“Yes, sir. Once more, may I on behalf of my colleagues and myself give you—I mean Your Excellency—our undeserved—I mean unreserved—apology.”
There was a long pause now like the silence of colleagues for a fallen comrade. His Excellency had been so moved that he needed the time to compose himself again. He took out a handkerchief and wiped his face and then his neck around the collar vigorously. Professor Okong stared on the tabletop with lowered eyes; like eyes at half-mast.
“The crowd that came in an hour or so ago,” he said calmly and sadly, “has come from Abazon.”
“Those people again!” said Okong in a flare-up of indignation. “The same people pestering you to visit them.”
“It is a peaceful and loyal and goodwill delegation…”
“Oh I am so happy to hear that.”
“… that has come all the way from Abazon to declare their loyalty.”
“Very good, sir. Very good! And I should say, about time too…” A sudden violent frown on His Excellency’s face silenced the Professor’s re-awakened garrulity.
“But I have been made to understand that they also may have a petition about the drought in their region. They want personally to invite me to pay them a visit and see their problems. Well you know—everybody knows—my attitude to petitions and demonstrations and those kinds of things.”
“I do, sir. Every loyal citizen of this country knows your Excellency’s attitude…”
“Sheer signs of indiscipline. Allow any of it, from whatever quarter, and you are as good as sunk.”
“Exactly, Your Excellency.”
“This is a loyal delegation though, as I’ve just told you and they have come a long way. But discipline is discipline. If I should agree to see them, what is there to stop the truckpushers of Gelegele Market marching up here tomorrow to see me. They are just as loyal. Or the very loyal marketwomen’s organization trooping in to complain about the price of stockfish imported from Norway.”
The Professor laughed loud but alone and stopped rather abruptly like a maniac.
“So I have a standing answer to all of them. No! Kabisa.”
“Excellent, Your Excellency.” It may have passed through Professor Okong’s mind fleetingly that the man who was now reading him a lecture had not so long ago been politically almost in statu pupillari to him. Or perhaps he no longer dared to remember.
“But we must remember that these are not your scheming intellectual types or a bunch of Labour Congress agitators but simple, honest-to-God peasants who, from all intelligence reports reaching me, sincerely regret their past actions and now want bygones to be bygones. So it would be unfair to go up to them and say: ‘You can go away now, His Excellency the President is too busy to see you.’ You get me?”
“Quite clearly, Your Excellency.” Okong was beginning to get the hang of his summons here, and with it his confidence was returning.
“That’s why I have sent for you. Find some nice words to say to them. Tell them we are tied up at this moment with very important matters of state. You know that kind of stuff…”
“Exactly, Your Excellency. That’s my line.”
“Tell them, if you like, that I am on the telephone with the President of United States of America or the Queen of England. Peasants are impressed by that kind of thing, you know.”
“Beauriful, Your Excellency, beauriful.”
“Humour them, is what I’m saying. Gauge the temperature and pitch your message accordingly.”
“I will, Your Excellency. Always at Your service.”
“Now if indeed they have brought a petition, accept it on my behalf and tell them they can rest assured that their complaints or rather problems—their problems, not complaints, will receive His Excellency’s personal attention. Before you go, ask the Commissioner for Information to send a reporter across; and the Chief of Protocol to detail one of the State House photographers to take your picture shaking hands with the leader of the delegation. But for God’s sake, Professor, I want you to look at the man you are shaking hands with instead of the camera…”

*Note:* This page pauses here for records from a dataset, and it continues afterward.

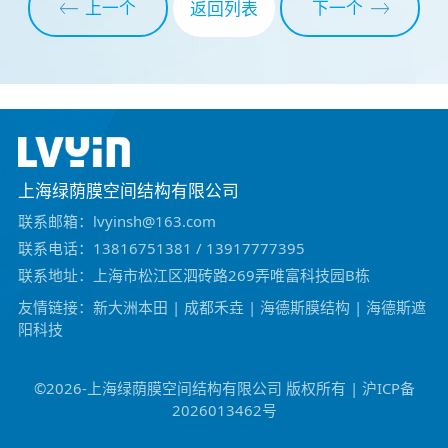
上一个
下一个
返回列表
上海绿荫膜空间结构有限公司
联系邮箱：lvyinsh@163.com
联系电话：13816751381 / 13917777395
联系地址：上海市松江区泗砖路269弄唯富科技园B栋
友情链接：
新大洲本田
|
成都禾垚
|
海德斯膜结构
|
海德斯遮
阳科技
©️2026-上海绿荫膜空间结构有限公司 版权所有 | 沪ICP备
2026013462号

Professor Okong broke into another peal of laughter.
“I don’t find it funny, people shaking hands like this… while their neck is turned away at right angles, like that girl in The Exorcist, and grinning into the camera.”
“Your Excellency is not only our leader but also our Teacher. We are always ready to learn. We are like children washing only their bellies, as our elders say when they pray.”
“But whatever you do, make sure that nothing about petitions gets into the papers. I don’t want to see any talk of complaints and petitions in the press. This is a goodwill visit pure and simple.”
“Exactly. A reconciliation overture from Your Excellency’s erstwhile rebellious subjects.”